Friday, 20 April 2012

Adventures of an activist called Tom

Michael McGahey
As STUC Congress approaches I always reflect on the characters of the past and the bits of fun I remember in or around the movement over the years. So sit back and enjoy some unashamed name-dropping from a back-office publicist who happened to be in the right place at the right time – from time to time.
Not strictly the STUC but let's start with the biggest first. 1993, Glasgow, pissing rain. Thousands welcome Nelson Mandela. A chance meeting with Lothian Region convener Keith Geddes and UNISON general secretary Alan Jinkinson led to me being in the line-up to meet Mandela. I was in a red nylon hoodie and soaked to the skin.

I’ll never forget Mandela’s moving words, full of political significance, as he shook my hand. “You are very wet”, he said.
As a result of this dialectic, I left in tears through the wrong door and was confronted by serious security (the type with a weapon). “What are you doing here?”, she asked in that way that you know she’s not to be messed with.

“I’ve just met Nelson Mandela”, I bubbled. So she gave me a cuddle!

Off then to the New Blane Valley pub (it is now refurbished and is no longer ‘New’ - just the Blane Valley. I always think that’s strange).
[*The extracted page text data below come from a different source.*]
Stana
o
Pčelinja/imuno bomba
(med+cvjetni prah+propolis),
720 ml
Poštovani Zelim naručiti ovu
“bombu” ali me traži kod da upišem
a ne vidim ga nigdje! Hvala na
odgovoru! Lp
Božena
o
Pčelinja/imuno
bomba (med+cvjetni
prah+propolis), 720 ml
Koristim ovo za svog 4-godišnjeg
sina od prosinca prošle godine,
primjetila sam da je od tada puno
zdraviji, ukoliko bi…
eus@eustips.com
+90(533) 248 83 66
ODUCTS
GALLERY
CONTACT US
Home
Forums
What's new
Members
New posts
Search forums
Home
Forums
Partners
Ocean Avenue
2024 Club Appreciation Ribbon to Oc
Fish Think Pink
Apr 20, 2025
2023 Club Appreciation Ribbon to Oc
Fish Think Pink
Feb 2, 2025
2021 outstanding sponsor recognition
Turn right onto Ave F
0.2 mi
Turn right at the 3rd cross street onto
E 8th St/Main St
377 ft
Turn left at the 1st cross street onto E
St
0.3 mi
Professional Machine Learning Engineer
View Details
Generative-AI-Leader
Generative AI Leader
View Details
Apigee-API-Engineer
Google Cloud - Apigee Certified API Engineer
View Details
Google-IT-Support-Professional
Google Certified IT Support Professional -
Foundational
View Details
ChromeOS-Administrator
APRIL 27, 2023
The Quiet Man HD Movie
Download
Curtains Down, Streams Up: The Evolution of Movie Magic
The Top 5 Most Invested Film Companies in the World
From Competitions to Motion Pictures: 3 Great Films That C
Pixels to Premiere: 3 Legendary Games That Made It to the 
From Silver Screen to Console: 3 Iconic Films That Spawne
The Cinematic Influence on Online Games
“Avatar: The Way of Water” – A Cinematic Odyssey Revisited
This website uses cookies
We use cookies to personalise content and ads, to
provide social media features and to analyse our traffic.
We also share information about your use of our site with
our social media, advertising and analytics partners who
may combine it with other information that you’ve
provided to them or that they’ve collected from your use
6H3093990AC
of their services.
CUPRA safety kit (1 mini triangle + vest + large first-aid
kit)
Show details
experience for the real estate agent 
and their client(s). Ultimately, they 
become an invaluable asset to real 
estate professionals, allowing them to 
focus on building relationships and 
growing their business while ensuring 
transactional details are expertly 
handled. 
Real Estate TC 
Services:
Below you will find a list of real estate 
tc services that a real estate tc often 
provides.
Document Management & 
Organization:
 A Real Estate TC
Anyway, I kept the Mandela handshake hand in my pocket (leading to a failure to catch my camera when UNISON’s Jane Carolan knocked it over). I kept it there all the way home until I laid it on my young children’s foreheads. Daft I know but I’m still glad I did it and so are they.
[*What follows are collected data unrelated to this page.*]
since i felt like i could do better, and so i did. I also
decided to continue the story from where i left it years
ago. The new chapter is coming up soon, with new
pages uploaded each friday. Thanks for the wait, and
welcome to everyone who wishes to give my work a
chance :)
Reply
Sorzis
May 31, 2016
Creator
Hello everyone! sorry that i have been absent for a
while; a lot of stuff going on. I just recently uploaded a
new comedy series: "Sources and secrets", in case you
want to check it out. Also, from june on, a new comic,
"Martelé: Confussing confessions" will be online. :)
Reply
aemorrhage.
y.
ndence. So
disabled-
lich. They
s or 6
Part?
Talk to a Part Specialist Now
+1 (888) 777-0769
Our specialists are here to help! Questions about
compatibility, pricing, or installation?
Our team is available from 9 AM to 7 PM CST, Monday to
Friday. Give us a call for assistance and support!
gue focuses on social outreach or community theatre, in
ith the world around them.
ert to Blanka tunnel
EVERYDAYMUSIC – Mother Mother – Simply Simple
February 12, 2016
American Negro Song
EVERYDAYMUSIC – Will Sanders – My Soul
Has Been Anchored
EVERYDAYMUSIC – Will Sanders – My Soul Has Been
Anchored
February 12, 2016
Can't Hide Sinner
On the emotional front, as Mandela left the stage that day, I went round the back of the stage to take a photo and met a woman from Namibia. As we watched him come down the scaffolding stairs to the empty space between the back of the stage and the city chambers, the new South African national anthem struck up.

It was pouring down but Mandela stopped and stood to attention halfway down the stairs, getting drenched as the assistant with the brolly had been left a couple of steps behind.
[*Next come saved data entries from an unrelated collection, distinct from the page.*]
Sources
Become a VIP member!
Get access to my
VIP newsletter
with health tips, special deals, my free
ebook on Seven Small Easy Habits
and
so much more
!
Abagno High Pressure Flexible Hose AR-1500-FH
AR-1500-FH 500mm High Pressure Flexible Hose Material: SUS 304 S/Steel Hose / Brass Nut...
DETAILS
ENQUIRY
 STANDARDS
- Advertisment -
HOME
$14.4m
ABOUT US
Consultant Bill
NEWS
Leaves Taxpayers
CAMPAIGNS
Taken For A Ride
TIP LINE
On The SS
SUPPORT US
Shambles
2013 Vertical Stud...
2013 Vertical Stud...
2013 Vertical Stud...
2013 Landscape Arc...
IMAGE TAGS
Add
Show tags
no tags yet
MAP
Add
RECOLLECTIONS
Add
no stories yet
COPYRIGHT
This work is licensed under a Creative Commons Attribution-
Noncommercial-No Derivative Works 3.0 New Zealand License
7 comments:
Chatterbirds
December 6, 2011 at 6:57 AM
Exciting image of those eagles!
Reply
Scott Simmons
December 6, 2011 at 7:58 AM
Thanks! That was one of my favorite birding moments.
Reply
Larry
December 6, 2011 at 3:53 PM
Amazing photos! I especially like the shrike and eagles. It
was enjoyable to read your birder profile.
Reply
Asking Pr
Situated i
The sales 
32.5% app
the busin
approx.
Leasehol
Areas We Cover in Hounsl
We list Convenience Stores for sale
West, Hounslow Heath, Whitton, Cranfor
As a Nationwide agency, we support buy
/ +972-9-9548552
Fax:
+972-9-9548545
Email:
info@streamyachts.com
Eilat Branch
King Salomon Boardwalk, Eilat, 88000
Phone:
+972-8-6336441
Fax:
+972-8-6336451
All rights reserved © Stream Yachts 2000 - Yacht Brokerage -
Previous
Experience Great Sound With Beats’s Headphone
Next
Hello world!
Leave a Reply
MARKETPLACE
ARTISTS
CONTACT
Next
I looked to the right. The only other people watching this were the woman from Namibia, me and, in front of the city chambers, a line of Glasgow polis standing to attention and saluting the man. Such a powerful vision that it still moves me to relate it to this day.

Back to the STUC.

In Dundee many moons ago I met Michael McGahey and Jimmy Reid in a taxi with Bob Thomson. That was to be the start of a fair wheen of stories.

Michael McGahey. A man who respected me so much, he called me ‘Tom’. I first met him in 1983 when Eric Clarke led me up a mysterious dark staircase into a wood panelled room at Hillside Crescent NUM HQ, for an audience.

I was trying to persuade the NUM to accept the NALGO open-topped bus with 7:84/Wildcat on the back as part of the Miner’s Gala. I came prepared with ‘Put People First’ balloons, paper baseball caps and of course beer mats. Inspiring!

In the centre of the room was a huge desk. There sat the great man that I’d seen on TV, in the papers, in books and through my dad’s descriptions. Two bakelite phones, one black, one white, sat on the desk.

“Hello, Tom”, he said.

“John”, I said.

“Aye”, he said.

I made my pitch. He lifted a paper hat and put it on. The white phone rang. He lifted the phone, listened intently and eventually said loudly and firmly in that familiar gravelly voice, “Don’t talk to me about metallurgists, get the men motivated”.

I couldn’t have agreed more.

He hung up, took the hat off, looked at it and put it back on again.

“Bona Fide trade union campaign, Tom. You’re on the Gala and you’ve got a good chance of winning the cup for the best float”. Which we duly did.

Come the day, all went well until we arrived at the gates of Holyrood Palace. The bus inexplicably stopped and pulled to the side. Walter, the by now legendary Strathclyde bus driver, shouted from the cab, “Bus is two inches higher than the gate – no can do”. We had to wait and let the whole gala through. I took the opportunity to take the salute.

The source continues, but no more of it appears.